• Assigned task: Each line of the data below that contains "very" must be copied.

• Source data:

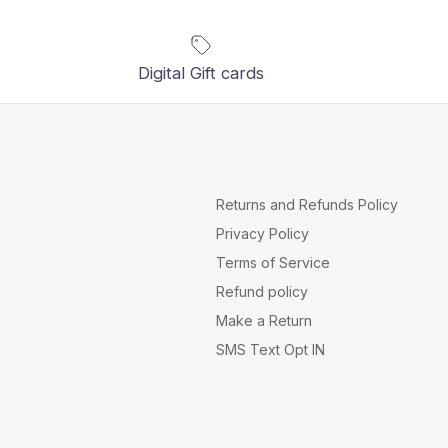
Digital Gift cards
Returns and Refunds Policy
Privacy Policy
Terms of Service
Refund policy
Make a Return
SMS Text Opt IN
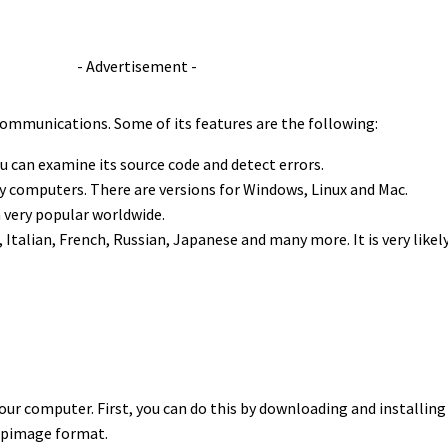
- Advertisement -
ommunications. Some of its features are the following:
u can examine its source code and detect errors.
ny computers. There are versions for Windows, Linux and Mac.
 very popular worldwide.
 Italian, French, Russian, Japanese and many more. It is very likel
our computer. First, you can do this by downloading and installin
appimage format.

• The answer:
 very popular worldwide.
 Italian, French, Russian, Japanese and many more. It is very likel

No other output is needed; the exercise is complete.